David F. Channell, professor of the history of science and technology at the University of Texas, Dallas, traces the consequence of the our preoccupation with explaining organic phenomena in digital terms.
In this article from Wired 12.02, "The Computer at Nature's Core", Channell explains:
Yet increasingly, the scientists who do the sort of pure research advocated by [Vannevar] Bush explain natural phenomena by invoking such man-made artifacts as the computer. Theoretical physicist John Archibald Wheeler has coined the phrase it from bit to convey the idea that the entire universe is the result of a series of yes-or-no choices that take place at the level of quantum mechanics. Much of the recent work on black holes, including Stephen Hawking's, places a great deal of emphasis on explaining the apparent loss of information when matter is drawn into one. Also, research into quantum computers has implied that matter itself processes information. This has led some in the pure research world to the controversial claim that the universe itself is governed by the laws of computation and is, in fact, a computer....
...If both the physical universe and the biological world are best understood in terms of information and computation - concepts that arise from the artificial world of technology - it no longer makes sense to think that technology results from an application of science. Indeed, if computation is the basis of all nature, then science is just applied technology.

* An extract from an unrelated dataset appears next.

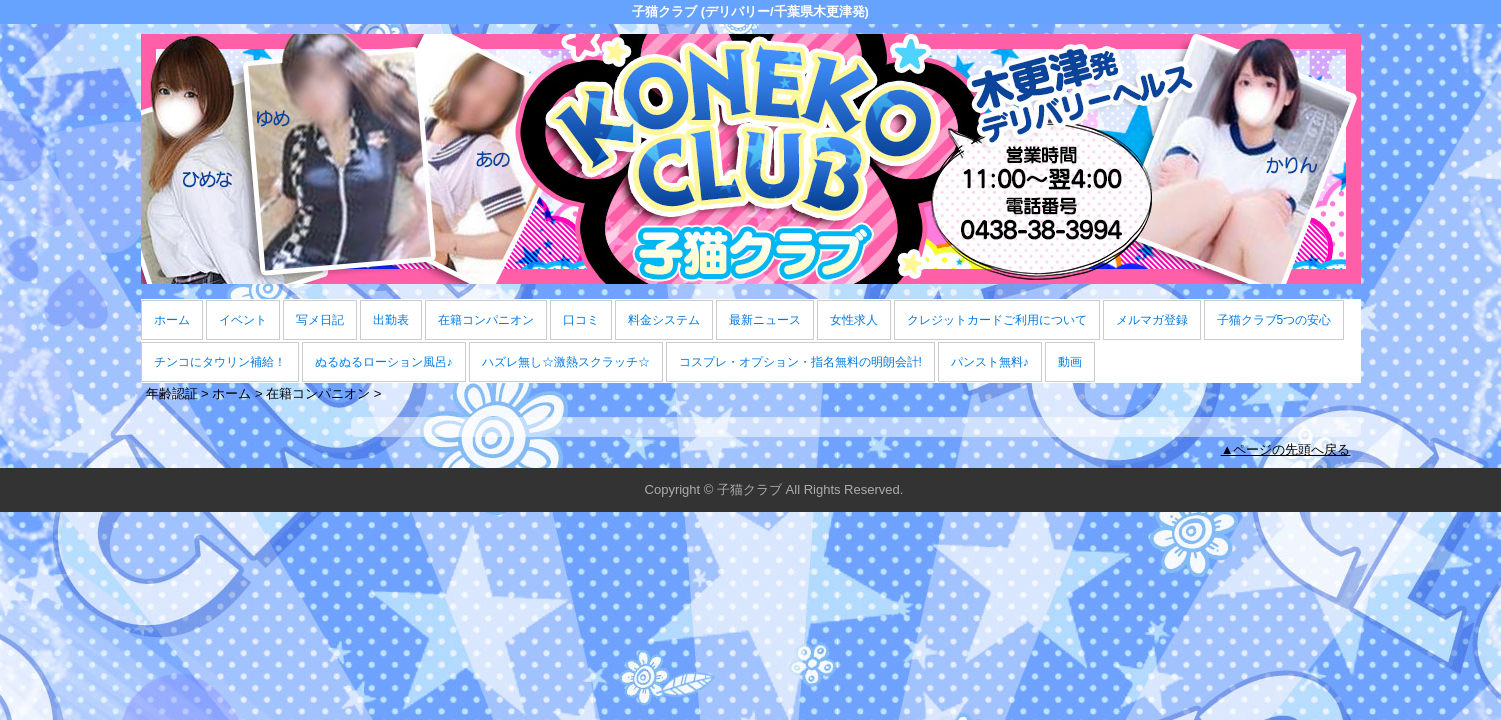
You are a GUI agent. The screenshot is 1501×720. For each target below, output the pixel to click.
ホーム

If that's the case, then science becomes less purely contemplative and more purposeful, and as fraught with social and political goals as technology is. Scientific theories are more properly viewed not as discoveries but as human constructions. It's already happening in physics: Philosopher of science Andrew Pickering suggests that the quark, which in its unbound state has not - and some say cannot - be observed, should be regarded as a scientific invention rather than an actual particle. In the future, we may come to see the second law of thermodynamics (entropy) as a consequence of information theory and not the other way around.